Posts Tagged ‘mortgage market’

High time APR or Annual Percentage Rate interest calculations were removed from mortgage products

Thursday, November 19th, 2009

One of the most bewildering and confusing items on any mortgage illustration from my point of view must be the Annual Percentage Rate or APR listed on a product. APR was developed to give a comparative measure between various loans to show the overall cost of the borrowing on an annual basis taking into account a much broader range of fees and charges than the loan interest on its own.

Now that’s a good thing where the calculation makes sense, but on mortgage products in its current guise it makes no sense at all.

A simple look at the best buy tables on our website will show you that a product far cheaper during its initial interest rate term may have a much higher APR than a product with a considerably higher rate of interest. The issue is that APR is calculated over the lifetime of the loan and so will also consider the reversion rate of the product after its initial term.

There are several reasons why this is misleading;

  1. 1. Reversion rates are generally variable and not linked directly to bank base rate. In two years time a lender with a previously un-competitive reversion rate may well be leading the market and vice versa – hence it is not a factor that should play a major part in the decision making process.
  2. 2. You would generally regularly remortgage during the early years of your mortgage repayment to ensure a competitive rate of interest so including the reversion rate after the initial mortgage term distorts the picture.
  3. 3. Clever design can skew the figure.

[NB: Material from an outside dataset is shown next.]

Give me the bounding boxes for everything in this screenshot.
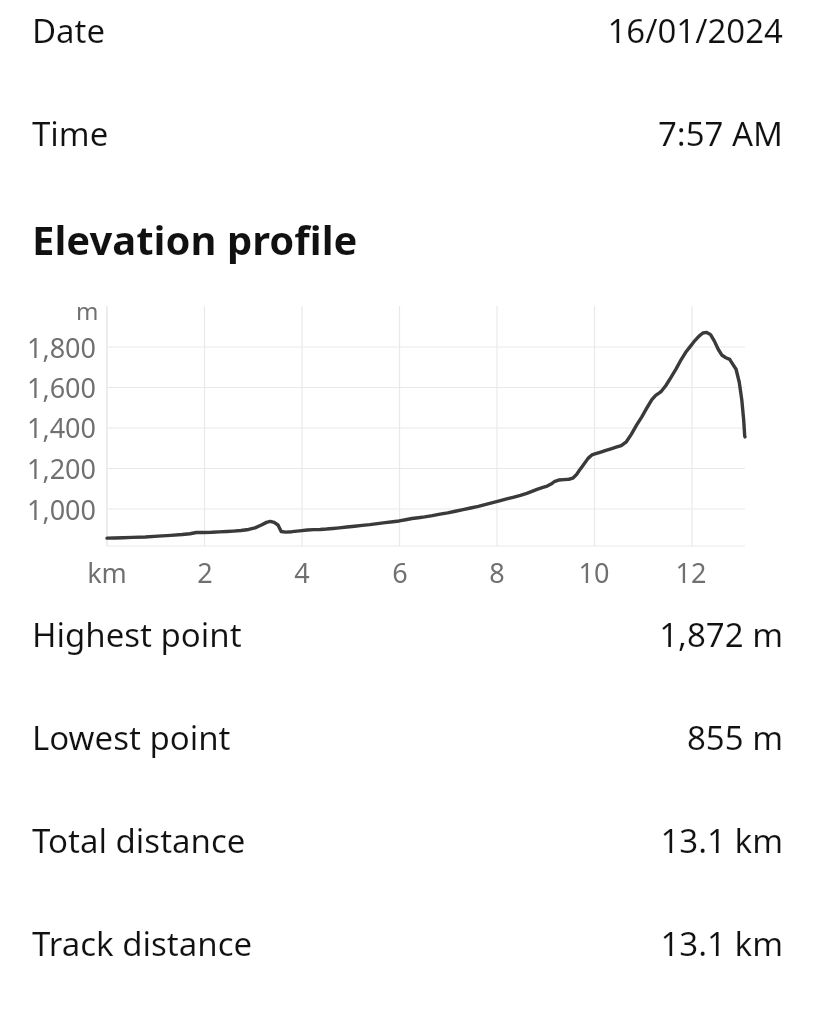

Lifetime trackers appear very competitive because they have no reversion rate, and refunding upfront fee’s affects the calculation but could cost a pretty penny if the loan never goes ahead.

APR is a system that was never really designed for mortgage contracts but has become a legal obligation when advertising them due to the confused dual regulatory system between the FSA and the Office of Fair Trading, it makes some sense on unsecured loans and very little in the mortgage market.

It is high time this dual regulation was removed and APR calculations either scrapped on mortgage contracts or replaced with something far more specific to the complex nature a mortgage product.

Why the rate loading Mr Lender?

Monday, October 26th, 2009

When a mortgage broker arranges a mortgage for a borrower the commission they receive (if they take the commission as opposed to a fee) is not standardised but there is however only a limited difference from lender to lender. Typically the percentage is about 0.3 to 0.35% for a residential mortgage with good credit, 0.40 to 0.45% for buy to let mortgages, and slightly higher for adverse credit applications.

Why then are several banks, one of which I won’t name but is almost entirely government owned (guess who?) is loading rates available via intermediaries by anything up to 1% against an equivalent product available through them direct? If these lenders are proposing that it costs them more to accept intermediary applications this is farcical.

They may argue that the intermediary market would simply direct too much business to them which they don’t have funds to supply. This is plausible but I think it is actually pricing intermediary products out of the market to attract business from consumers direct who can then be goat herded into higher rate products with down valuations and clandestine credit scoring, or even lower rate products with ridiculous fee’s which are more expensive in reality. Without a broker to argue the case and guide on fee’s most people will simply accept being cascaded to a higher rate without asking difficult questions, or being declined an application having paid for valuations and the like.

I want someone to actually put the question to these banks, how is this rate loading fair practice and why is it in place? Because to the educated it seems to be the intention to get mortgage advisors out of the market so that dodgy products can once again be sold in bulk. Just look at the return of long early repayment charges on market leading rates as a sign that lenders are looking for ways to lock customers into potentially crippling mortgage rates.